For truth in testimony

December 23, 2003|By John M. Freeman

THE ALLIANCE TO Preserve Access, a newly formed coalition led by former state Insurance Commissioner Steven B. Larsen, has proposed four reform steps for medical malpractice in Maryland.

These include changes in the calculation of economic damages, a reduction of pain-and-suffering awards, a limit on attorneys' fees and a restructuring of the payout of large verdicts.

I would like to propose a fifth change, one that would cost nothing either for the plaintiff or the defense and would improve the quality of the justice meted out. I propose that we require verifiable truth in the courtroom. Society requires truth in advertising and truth in lending. Isn't it time that we also required truth in the courtroom?

In a typical case, the jury hears the story of an event told through the eyes of expert witnesses, carefully screened by each side. If the expert's opinion is not favorable for that side, he or she is not asked to testify. The jury, hearing testimony from experts presented by the two sides, must, with little scientific background, judge which side is telling the truth. How can two experts disagree? How can the jury distinguish between the shades of the truth?

Truth is rarely an absolute, and may be colored by outcome. The plaintiff's expert states, "If only the doctor had done ... this never would have happened." The defendant's expert counters, "The outcome was not a result of what was or wasn't done." What is almost always missing from the debate is any assessment of the quality of the evidence presented by the experts - of either side.

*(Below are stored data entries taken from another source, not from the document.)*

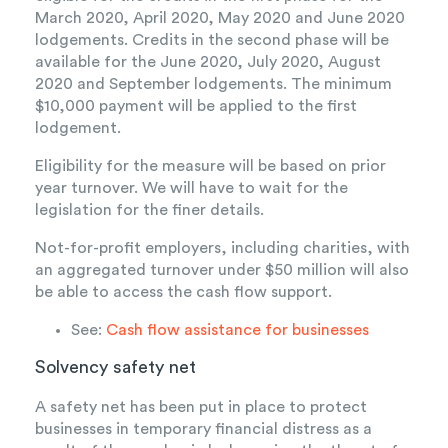
March 2020, April 2020, May 2020 and June 2020
lodgements. Credits in the second phase will be
available for the June 2020, July 2020, August
2020 and September lodgements. The minimum
$10,000 payment will be applied to the first
lodgement.
Eligibility for the measure will be based on prior
year turnover. We will have to wait for the
legislation for the finer details.
Not-for-profit employers, including charities, with
an aggregated turnover under $50 million will also
be able to access the cash flow support.
See:
Cash flow assistance for businesses
Solvency safety net
A safety net has been put in place to protect
businesses in temporary financial distress as a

A medical expert is a physician deemed qualified by the court based on background and training. When dealing with questions of causation of alleged injury, "experts" hired by the plaintiff or the defense render testimony favorable to their side. The testimony may represent only the expert's opinion and need not be supported by peer-reviewed medical literature. Experts may be misinformed, biased, prejudiced or "hired guns."

Juries, with little or no scientific expertise, are then asked to judge between the experts for each side. Judges have the authority to assess the scientific basis behind an expert's testimony and to exclude unsupported expert opinions. Yet this judicial questioning of expert opinions is rarely used in individual medical malpractice cases. Judges also are rarely trained or equipped to challenge the science behind the evidence presented.

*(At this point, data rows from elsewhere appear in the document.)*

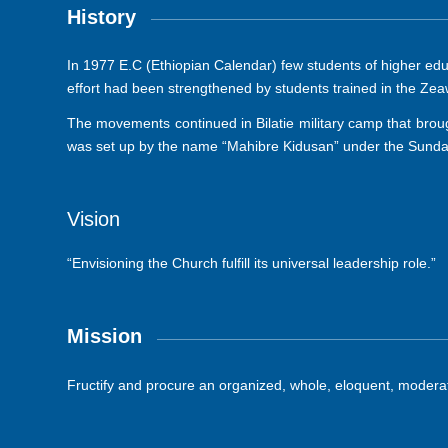
History
In 1977 E.C (Ethiopian Calendar) few students of higher ed
effort had been strengthened by students trained in the Z
The movements continued in Bilatie military camp that brought
was set up by the name “Mahibre Kidusan” under the Sunday
Vision
“Envisioning the Church fulfill its universal leadership role.”
Mission
Fructify and procure an organized, whole, eloquent, moderate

A simple approach to improving testimony in the courtroom would be to require the expert to provide supporting evidence for his or her testimony from published, peer-reviewed literature.

This evidence should be presented at the time of depositions, before the trial, so that it could be reviewed and contested prior to presentation to the jury. At least in obstetrical malpractice cases, which often result in verdicts of the highest monetary awards, modern evidence of the causes of cerebral palsy and mental retardation could be brought to the fore, and obstetricians could be assured of a truly fair trial.

Requiring truth in the courtroom does not seem to be a radical idea. But requiring presentation of the supporting evidence behind an "expert's" testimony might make Maryland the first state to require both truth and justice in medical malpractice cases.

Dr. John M. Freeman is a professor of neurology and pediatrics at the Johns Hopkins Medical Institutions.